AIM OF THE TASK –
Could you write out, exactly, every line from the top of the data through the line holding "Voľby do Európskeho parlamentu"? Omit the pictures.

--- ENTRIES SUPPLIED Enclosed Below ---

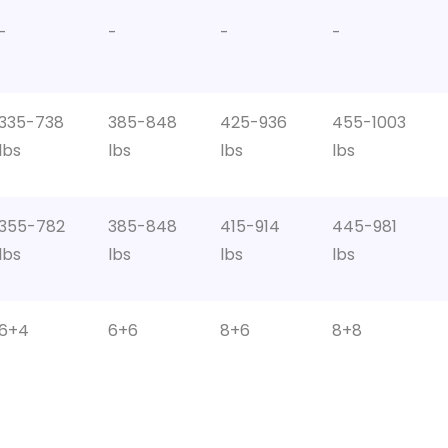
-
-
-
-
335-738
385-848
425-936
455-1003
lbs
lbs
lbs
lbs
355-782
385-848
415-914
445-981
lbs
lbs
lbs
lbs
6+4
6+6
8+6
8+8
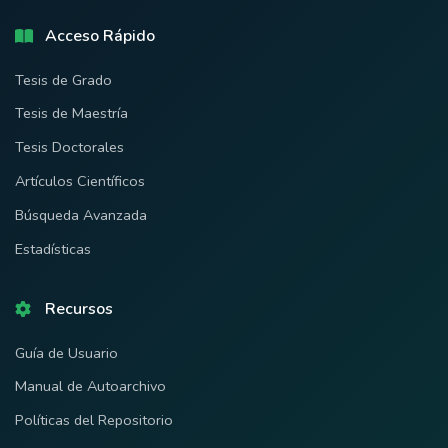
Acceso Rápido
Tesis de Grado
Tesis de Maestría
Tesis Doctorales
Artículos Científicos
Búsqueda Avanzada
Estadísticas
Recursos
Guía de Usuario
Manual de Autoarchivo
Políticas del Repositorio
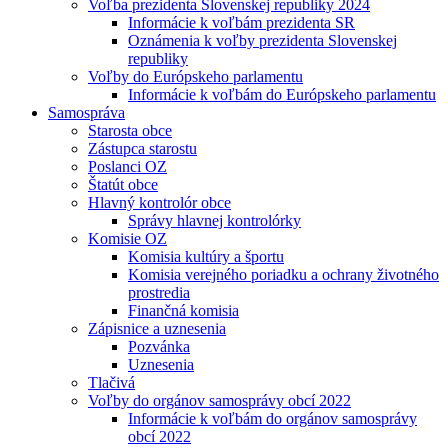
Voľba prezidenta Slovenskej republiky 2024
Informácie k voľbám prezidenta SR
Oznámenia k voľby prezidenta Slovenskej
republiky
Voľby do Európskeho parlamentu
Informácie k voľbám do Európskeho parlamentu
Samospráva
Starosta obce
Zástupca starostu
Poslanci OZ
Štatút obce
Hlavný kontrolór obce
Správy hlavnej kontrolórky
Komisie OZ
Komisia kultúry a športu
Komisia verejného poriadku a ochrany životného
prostredia
Finančná komisia
Zápisnice a uznesenia
Pozvánka
Uznesenia
Tlačivá
Voľby do orgánov samosprávy obcí 2022
Informácie k voľbám do orgánov samosprávy
obcí 2022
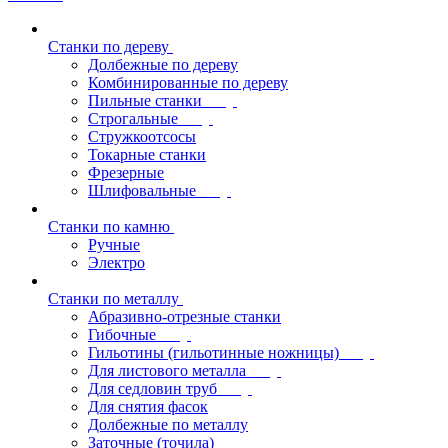
Станки по дереву
Долбежные по дереву
Комбинированные по дереву
Пильные станки
Строгальные
Стружкоотсосы
Токарные станки
Фрезерные
Шлифовальные
Станки по камню
Ручные
Электро
Станки по металлу
Абразивно-отрезные станки
Гибочные
Гильотины (гильотинные ножницы)
Для листового металла
Для седловин труб
Для снятия фасок
Долбежные по металлу
Заточные (точила)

--- End of Enclosed ENTRIES SUPPLIED ---

ANSWER FOR THIS EXERCISE –
-
-
-
-
335-738
385-848
425-936
455-1003
lbs
lbs
lbs
lbs
355-782
385-848
415-914
445-981
lbs
lbs
lbs
lbs
6+4
6+6
8+6
8+8
Acceso Rápido
Tesis de Grado
Tesis de Maestría
Tesis Doctorales
Artículos Científicos
Búsqueda Avanzada
Estadísticas
Recursos
Guía de Usuario
Manual de Autoarchivo
Políticas del Repositorio
Voľba prezidenta Slovenskej republiky 2024
Informácie k voľbám prezidenta SR
Oznámenia k voľby prezidenta Slovenskej
republiky
Voľby do Európskeho parlamentu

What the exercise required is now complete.